>>
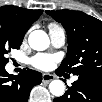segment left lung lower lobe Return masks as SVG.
<instances>
[{"mask_svg":"<svg viewBox=\"0 0 102 102\" xmlns=\"http://www.w3.org/2000/svg\"><path fill=\"white\" fill-rule=\"evenodd\" d=\"M57 72V71H56ZM59 73V72H57ZM65 94L55 98L54 102H101L102 77L95 75H78Z\"/></svg>","mask_w":102,"mask_h":102,"instance_id":"0a47b994","label":"left lung lower lobe"}]
</instances>
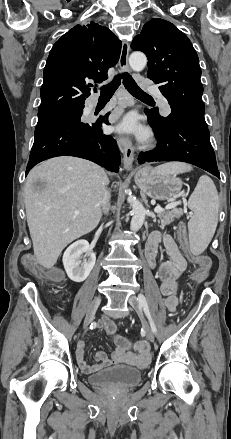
<<
*EXERCISE OBJECTIVE*. Print the full listing exactly, dropping the pictures.

*RESPONSE BELOW*.
segment left lung lower lobe Return masks as SVG.
<instances>
[{"mask_svg":"<svg viewBox=\"0 0 102 102\" xmlns=\"http://www.w3.org/2000/svg\"><path fill=\"white\" fill-rule=\"evenodd\" d=\"M57 72V71H56ZM59 73V72H57ZM65 94L55 98L54 102H101L102 77L95 75H78Z\"/></svg>","mask_w":102,"mask_h":102,"instance_id":"0a47b994","label":"left lung lower lobe"}]
</instances>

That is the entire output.